Available data:
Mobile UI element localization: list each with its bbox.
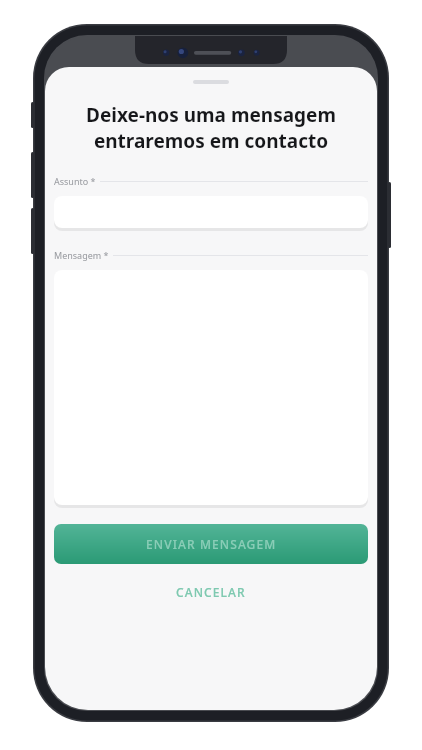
- staticText: Assunto *: [54, 175, 96, 187]
- button[interactable]: CANCELAR: [45, 577, 377, 607]
- staticText: Mensagem *: [54, 249, 109, 261]
- staticText: Deixe-nos uma mensagem entraremos em con…: [53, 102, 369, 153]
- staticText: ENVIAR MENSAGEM: [146, 536, 277, 552]
- staticText: CANCELAR: [176, 584, 246, 600]
- button[interactable]: ENVIAR MENSAGEM: [54, 524, 368, 564]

Task instructions: Please transcribe the entries exactly, omitting the images.

Written answer:
Mobile UI element localization: list each with its bbox.
- staticText: Assunto *: [54, 175, 96, 187]
- button[interactable]: CANCELAR: [45, 577, 377, 607]
- staticText: Mensagem *: [54, 249, 109, 261]
- staticText: Deixe-nos uma mensagem entraremos em con…: [53, 102, 369, 153]
- staticText: ENVIAR MENSAGEM: [146, 536, 277, 552]
- staticText: CANCELAR: [176, 584, 246, 600]
- button[interactable]: ENVIAR MENSAGEM: [54, 524, 368, 564]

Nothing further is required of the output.